___ DATASET EXCERPTS ___

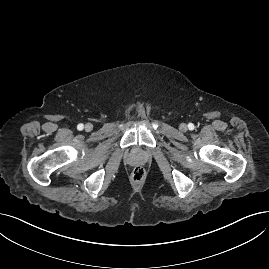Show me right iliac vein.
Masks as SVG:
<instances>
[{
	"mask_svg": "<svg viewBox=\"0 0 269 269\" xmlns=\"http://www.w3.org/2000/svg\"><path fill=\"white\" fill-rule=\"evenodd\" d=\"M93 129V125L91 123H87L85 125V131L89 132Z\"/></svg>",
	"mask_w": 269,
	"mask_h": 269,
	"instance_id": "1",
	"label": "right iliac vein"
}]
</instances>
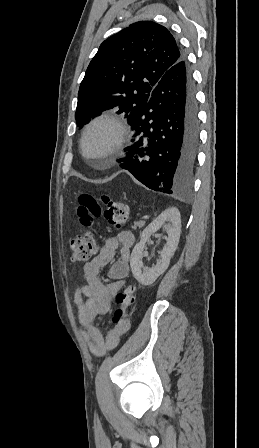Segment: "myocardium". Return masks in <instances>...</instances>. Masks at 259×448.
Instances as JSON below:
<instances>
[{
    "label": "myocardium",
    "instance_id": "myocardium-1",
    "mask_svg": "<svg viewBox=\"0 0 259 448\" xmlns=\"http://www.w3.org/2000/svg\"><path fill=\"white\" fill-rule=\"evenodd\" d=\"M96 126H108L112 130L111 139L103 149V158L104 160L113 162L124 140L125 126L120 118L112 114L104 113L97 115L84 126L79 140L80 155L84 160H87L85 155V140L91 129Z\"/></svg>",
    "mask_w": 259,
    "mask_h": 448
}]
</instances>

___

DIRECTIONS FOR THIS TASK =
Keep each line of the records exactly as it is while transcribing them, but leave the images behind.

ANSWER FOR THIS EXERCISE =
Show me right iliac vein.
Masks as SVG:
<instances>
[{
	"mask_svg": "<svg viewBox=\"0 0 269 269\" xmlns=\"http://www.w3.org/2000/svg\"><path fill=\"white\" fill-rule=\"evenodd\" d=\"M93 129V125L91 123H87L85 125V131L89 132Z\"/></svg>",
	"mask_w": 269,
	"mask_h": 269,
	"instance_id": "1",
	"label": "right iliac vein"
}]
</instances>
Segment: "myocardium". Return masks in <instances>...</instances>. Masks at 259×448.
Instances as JSON below:
<instances>
[{
    "label": "myocardium",
    "instance_id": "myocardium-1",
    "mask_svg": "<svg viewBox=\"0 0 259 448\" xmlns=\"http://www.w3.org/2000/svg\"><path fill=\"white\" fill-rule=\"evenodd\" d=\"M96 126H108L112 130L111 139L103 149V158L104 160L113 162L124 140L125 126L120 118L112 114L104 113L97 115L84 126L79 140L80 155L84 160H87L85 155V140L91 129Z\"/></svg>",
    "mask_w": 259,
    "mask_h": 448
}]
</instances>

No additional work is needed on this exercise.